Al menos cuatro personas murieron en el último año y medio en comunidades terapéuticas que, según denuncias, funcionaban sin habilitación ni controles adecuados. Uno de los casos ocurrió en Malvinas Argentinas, donde falleció una adolescente de 17 años.
El caso en Malvinas Argentinas
Una de las muertes ocurrió en la localidad de Grand Bourg, donde una adolescente de 17 años, identificada como Juliana (nombre preservado), falleció el 2 de febrero de 2026 en una comunidad terapéutica.
La muerte fue informada de manera preliminar como un ahorcamiento. Sin embargo, relevamientos posteriores indicaron que el establecimiento no presentaba información pública sobre habilitación, responsables clínicos ni profesionales de salud mental matriculados.

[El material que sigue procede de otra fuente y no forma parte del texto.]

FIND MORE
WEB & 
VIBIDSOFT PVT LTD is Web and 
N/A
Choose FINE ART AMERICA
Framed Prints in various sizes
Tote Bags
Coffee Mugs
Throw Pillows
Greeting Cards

El caso pone en foco la falta de controles sobre instituciones que operan con escasa o nula supervisión estatal.
Otros casos en la provincia
Los otros fallecimientos corresponden a Sebastián (36) y Catalina (20), en una comunidad terapéutica que funcionó en Escobar y luego en Pilar, y a un adolescente de 17 años derivado desde Río Negro a un centro en Pilar.
En los dos primeros casos, las muertes fueron reportadas como suicidios. Testimonios relevados por la Unidad de Investigaciones y Protección de Derechos en Salud Mental (UIP) describen situaciones de encierro, hostigamiento y presunta falta de asistencia profesional dentro de los establecimientos.
El tercer caso involucra a un menor que falleció tras ser derivado a un hospital, en un contexto donde la institución había sido denunciada previamente por organismos de control.
Denuncias y falta de control
De acuerdo a la Asociación de Reducción de Daños de Argentina (ARDA), este tipo de situaciones no son aisladas. La organización registró al menos 20 muertes en dispositivos similares durante la última década.
Las denuncias señalan que muchas comunidades terapéuticas funcionan sin habilitación, sin equipos interdisciplinarios y bajo modalidades que no se ajustan a la normativa vigente en salud mental.
Un problema estructural
Especialistas advierten que la falta de dispositivos públicos accesibles y con atención continua empuja a muchas familias a recurrir a este tipo de instituciones.
La ausencia de una red estatal suficiente en salud mental es señalada como uno de los factores que sostienen la proliferación de estos centros.
Mientras tanto, continúan operando espacios con denuncias previas, en un contexto donde el acceso a tratamientos adecuados sigue siendo limitado.